Each Sunday during the current Covid-19 lockdown, while churches and places of worship have been forced put a halt to congregational worship, The Reverend Paul Hunt, priest-in-charge in Hastings Old Town, will offer some words of support and an opportunity for the community to reflect on the challenges we face.
Disco dancing is not something which Old Town residents might normally associate with their priest-in-charge but back in 1978 I had a summer job teaching Italian students in the crypt of St Mary Star of the Sea and on the final evening we had a meal and disco in Fagin’s restaurant on the corner of the High Street and George Street. The ‘hit’ single that summer – and at the disco – was Rivers of Babylon by Boney M.
I was thinking of the lyrics when reflecting upon the Covid-19 pandemic and our current lockdown. The lyrics are taken directly from Psalm 137 in the Bible with an additional verse from Psalm 19: “By the rivers of Babylon, there we sat down, yea, we wept, when we remembered Zion… How shall we sing the Lord’s song in a strange land?”
What is this verse about and how does it relate to Covid-19?
Strange as it seems, the Boney M song goes back over 2,500 years. At the beginning of the Sixth Century BC, Jerusalem (Zion) had been captured by the Babylonians and many of the leading citizens had been taken away to Babylon as exiles. There, by its rivers, they sat down and wept when they thought of their homeland.
But they were not simply homesick; their whole understanding of life had been destroyed. Their most important building, the Jerusalem Temple where the God of Israel dwelt, had been destroyed. Had God deserted his people? Were the Babylonian gods more powerful? And now they were in a ritually unclean strange land where they could no longer sacrifice to their God and the future was uncertain. How could they sing the Lord’s song anymore?
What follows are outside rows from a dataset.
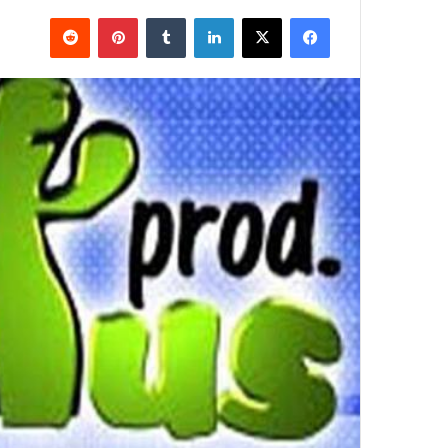
فيسبوك
X
لينكدإن
بينتيريست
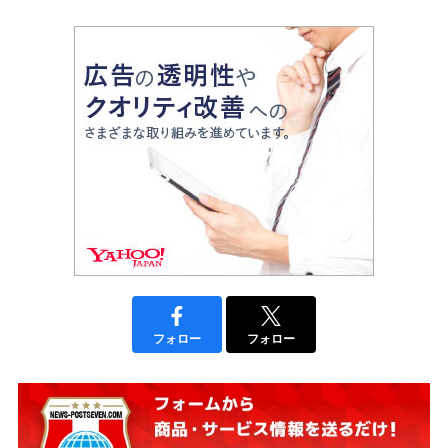
フォロー
フォロー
Returning from our exile to a new and better ‘normal’.
The sudden dislocation of those Babylonian exiles is now ours. Past ways of life, once taken for granted, have gone and the future is unclear. We too can sit and weep as we mourn the loss of past certainties.
But Psalm 137 also urges its readers never to forget Jerusalem. In 538 BC the exiles were allowed to return and the Temple was re-built. That exile by the rivers of Babylon was a seminal point in the development of Judaism as we know it today and that development eventually became, in effect, the new and better ‘normal’.
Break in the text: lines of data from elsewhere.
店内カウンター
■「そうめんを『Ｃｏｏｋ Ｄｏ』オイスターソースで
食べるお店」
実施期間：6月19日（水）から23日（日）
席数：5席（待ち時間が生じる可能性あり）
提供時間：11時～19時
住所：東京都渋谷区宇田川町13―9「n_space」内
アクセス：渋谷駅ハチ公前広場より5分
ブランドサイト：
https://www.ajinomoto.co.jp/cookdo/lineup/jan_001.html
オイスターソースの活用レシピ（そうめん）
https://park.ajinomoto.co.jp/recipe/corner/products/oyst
The time is coming when we shall no longer need to sit and weep at the loss of our pre-Covid world.
The pandemic will pass, difficult as that might seem as we enter another lockdown.
However, there is the danger that our nostalgia for our lives before Covid causes us to forget that our world was far from perfect. Let us commit to play our part in ensuring that we return from our Covid exile to a new and better ‘normal’.
The Reverend Paul Hunt is the part-time priest-in-charge of St. Clement’s and All Saints in the Old Town. St. Clement’s will be open from 11.30 a.m. to 1.30 p.m. every day during lockdown for anyone who wants to pray or simply be quiet and reflect or meditate.